The Campaign (2012)
Dir. Jay Roach
3.5 out of 5
“There’s a lot of fight in this dog,” asserts Marty Huggins (Zack Galifianakis), one of the dim-witted candidates for a North Carolina congressional seat in the light political satire The Campaign. The same could be applied to the movie itself, a decidedly silly but nonetheless pointed strike at the increasingly hypocritical perfidy of American political campaigns. When Democratic incumbent Cam Brady (Will Ferrell) commits a spectacular gaffe by accidentally leaving an explicit phone message at the home of some pious constituents, the rich industrialists Glen and Wade Motch (John Lithgow and Dan Aykroyd) see an opportunity to bankroll a more pliant candidate who will go along with their scheme to build Chinese factories in the U.S. Enter Huggins, an effeminate pug enthusiast and local history booster who’s led to believe that he will be serving the best interests of his beloved hometown. He’s an easy target for Brady’s bullying until the Motches supply a ruthless campaign manager (Dylan McDermott) who ratchets up the mud-slinging to ever more absurd levels.
Director Jay Roach is navigating familiar waters here. After making a name for himself with raunch like the Austin Powers series, Roach has spent the last several years telling stories taken from the broadsides of the American political arena. His HBO television movies Recount and Game Change highlighted real-life events in the 2000 Florida election crisis and the 2008 Republican presidential bid, respectively, but The Campaign is the first time Roach has fully explored the comedic possibilities of political theater. His direction allows Ferrell and Galifianikis to revel in their characters’ outsized egos and petty vendettas without losing the audience’s sympathy. Meanwhile, a solid script by sitcom alums Shawn Harwell and Chris Henchy provides the film a contemporary resonance with concerns about big money’s influence on the political process.
While the actual satire of The Campaign is too broad and obvious to pose any real threat to the status quo (the Motches are an inelegant, China-baiting parody of actual billionaire activists the Koch brothers), the movie’s more sophomoric gags are well-executed by its two big stars and a round of talented supporting players including Jason Sudekis and a very funny McDermott.
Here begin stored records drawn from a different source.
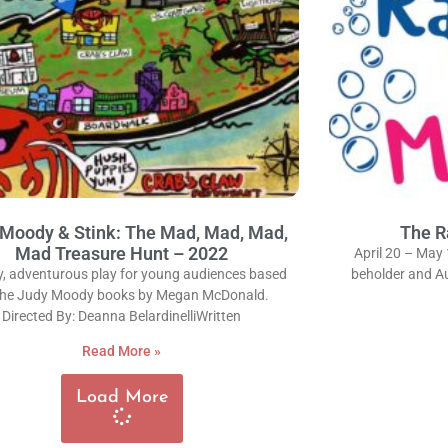
Moody & Stink: The Mad, Mad, Mad,
The R
Mad Treasure Hunt – 2022
April 20 – May 
y, adventurous play for young audiences based
beholder and Au
the Judy Moody books by Megan McDonald.
Directed By: Deanna BelardinelliWritten
Read More »
Load More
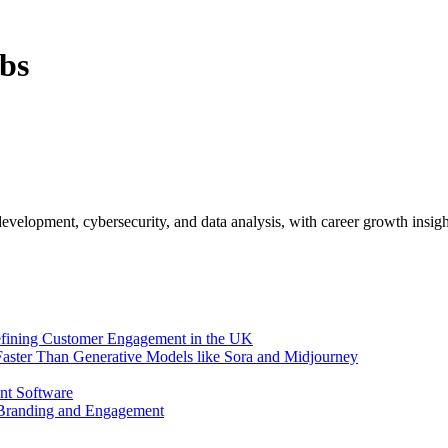
bs
evelopment, cybersecurity, and data analysis, with career growth insigh
efining Customer Engagement in the UK
aster Than Generative Models like Sora and Midjourney
nt Software
 Branding and Engagement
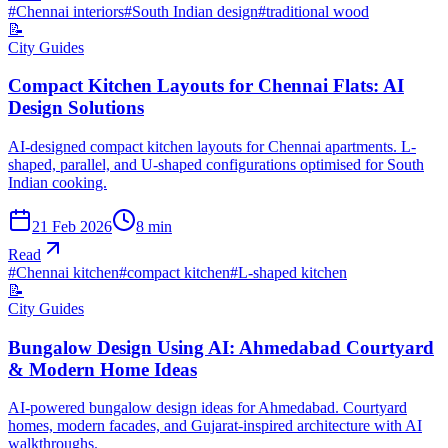
#
Chennai interiors
#
South Indian design
#
traditional wood
📝
City Guides
Compact Kitchen Layouts for Chennai Flats: AI
Design Solutions
AI-designed compact kitchen layouts for Chennai apartments. L-
shaped, parallel, and U-shaped configurations optimised for South
Indian cooking.
21 Feb 2026
8
min
Read
#
Chennai kitchen
#
compact kitchen
#
L-shaped kitchen
📝
City Guides
Bungalow Design Using AI: Ahmedabad Courtyard
& Modern Home Ideas
AI-powered bungalow design ideas for Ahmedabad. Courtyard
homes, modern facades, and Gujarat-inspired architecture with AI
walkthroughs.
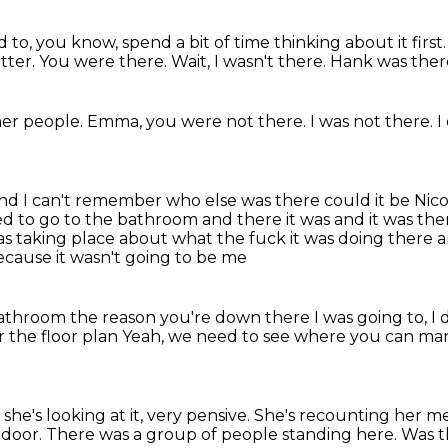
ed to, you know, spend a bit of time
thinking about it first
tter.
You were there.
Wait, I wasn't there.
Hank was ther
her people.
Emma, you were not there.
I was not there.
I
and I can't remember who else was there could it be Nicol
d to go to the bathroom and there it was and it was ther
was taking place
about what the fuck it was doing there
a
ecause it wasn't going to be me
 bathroom
the reason you're down there
I was going to, I 
or the floor plan
Yeah, we need to see where you can mark
she's looking at it, very pensive.
She's recounting her me
 door.
There was a group of people standing here.
Was t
Ferrell’s horndog hybrid of Bill Clinton and John Edwards is something to behold, but it’s Galifianakis who benefits the most from Roach’s apt direction, breaking free from the confines of his space cadet persona as much as is possible for him to create a sad-sack populist hero in Huggins. The Campaign doesn’t aim to rewrite the rules of political discourse, but it’s a surprisingly biting commentary on how much buffoonery the public will tolerate if it’s presented within the appropriate packaging.